Though not of the same quality as “30 Rock,” “Parks”— which follows the ins and outs of small town bureaucracy in nowhere Indiana—is still one of the best shows on television, thanks to the performance of its star Amy Poehler. Television has provided us with many memorable high status buffoons, but none have been created with as much nuance and depth as Poehler’s Leslie Knope.
It is an easy trap for the comedic actor to patronize their role, to step outside of the part and paint with broad strokes such that there is little doubt as to the contempt the actor feels for the part she is playing, as if to say, “This is not me.” Poehler rises above such condescension and uses her considerable acting ability (an area where she is noticeably superior to her “Saturday Night Live” cohort and chum Fey) to put forth a consistently vulnerable, yet hilarious performance of one of the most intriguing characters on television.
Not dissimilar to many show’s entering their third season, “Parks” can be patchy at times. Indeed, Poehler’s supporting cast is a bit uneven and some characters are just downright unlikable, most notably Ron Swanson (Nick Offerman), who seems to hit all the wrong notes as Leslie’s poker faced superior. The writing can also be rather hit or miss and can slide from comedy feast to famine in the blink of an eye. Still, Poehler’s performance makes the show worth the watch and one can only hope that NBC allows the show the opportunity to find its footing.
The Big Bang Theory on CBS has never needed to find its footing. It has been secure in its trajectory since it first aired in 2007 and seems to be hitting its peak as it moves toward the midway point of its fourth season. The show revolves around the lives of two genius misfits (Johnny Galecki and Jim Parsons), their beautiful blonde waitress neighbor (Kaley Cuoco), and their equally socially incompetent colleagues (Simon Helburg and Kunnal Nayyar).

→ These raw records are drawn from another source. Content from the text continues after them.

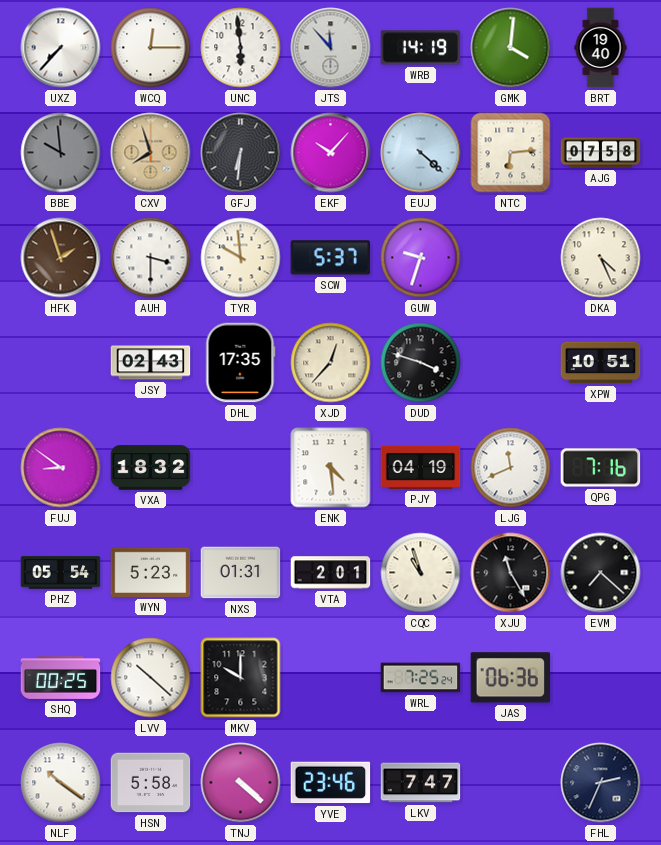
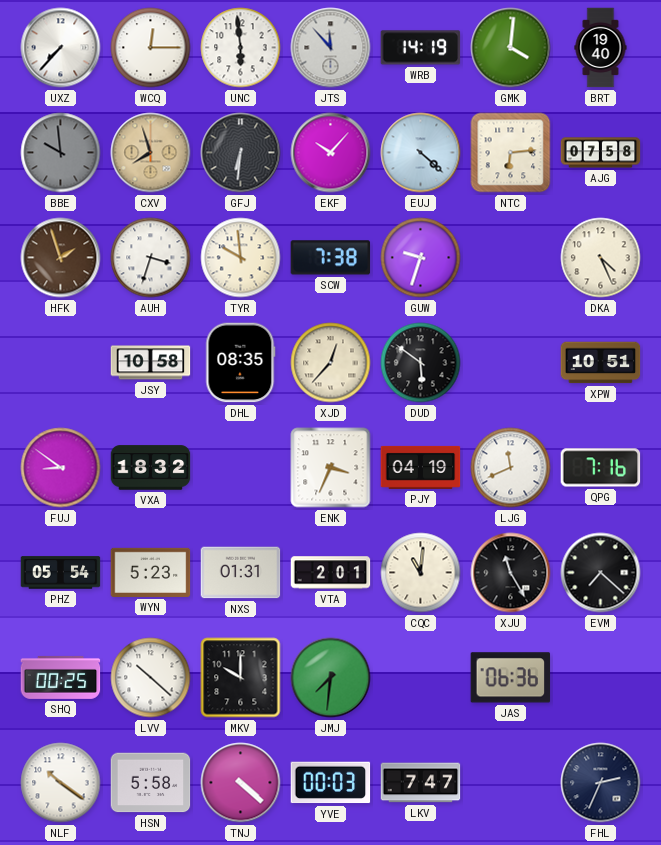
AUH: 3:30 -> 3:33
SCW: 5:37 -> 7:38
JSY: 02:43 -> 10:58
DHL: 17:35 -> 08:35
DUD: 3:48 -> 5:51
ENK: 4:29 -> 3:34
CQC: 10:57 -> 11:01
JMJ: none -> 7:31
WRL: 7:25 -> none
YVE: 23:46 -> 00:03
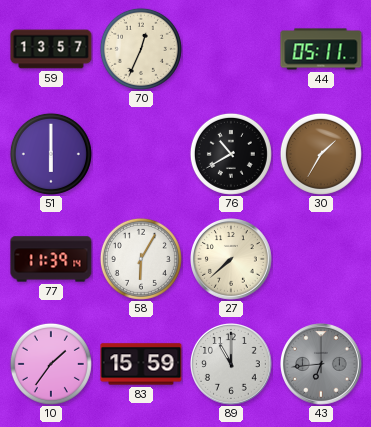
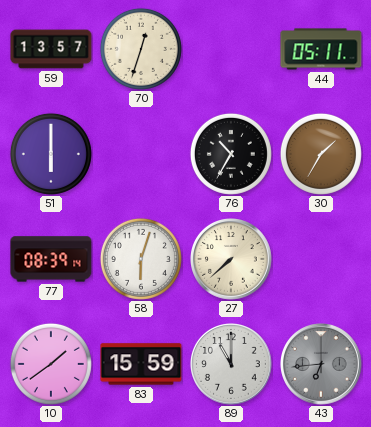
70: 12:34 -> 12:33
76: 10:40 -> 10:35
77: 11:39 -> 08:39
58: 6:05 -> 6:03
10: 1:36 -> 1:39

“Bang” is unique in that it puts the lives of social misfits’ front and center, and while it uses their idiosyncrasies for comic effect at times, it never stoops to mean-spiritedness or cliché. The show’s appeal lies in each of the character’s brokenness: Helburg in particular, takes what could otherwise be a one-note role as the mama’s boy and self-perceived Casanova and devises a hilarious and loving portrait of uncertainty and repression.
“Bang” leaves the structural innovation and technical dexterity to other shows and focuses solely on the laughs. This is meat-and-potato comedy, very much in the vein of “Friends.” Indeed the show seems to be a direct descendant of the NBC classic in both style and temperament. “Bang” is a kind show, with little time for the slick irreverent tone most sitcoms take in the desperate attempt to acquire the much desired 18-24 age demographic coveted by networks and advertisers alike.
The landscape of television these days is a grim one, with little to appeal to a thoughtful, reflective audience. Even cable networks, which usually can be counted on to produce at least one or two offerings of particular relevance, seemed to have hit a dry spot both creatively and intellectually. Mercifully there are at least three shows that can be counted on to offer a much-needed oasis in a desert of crime.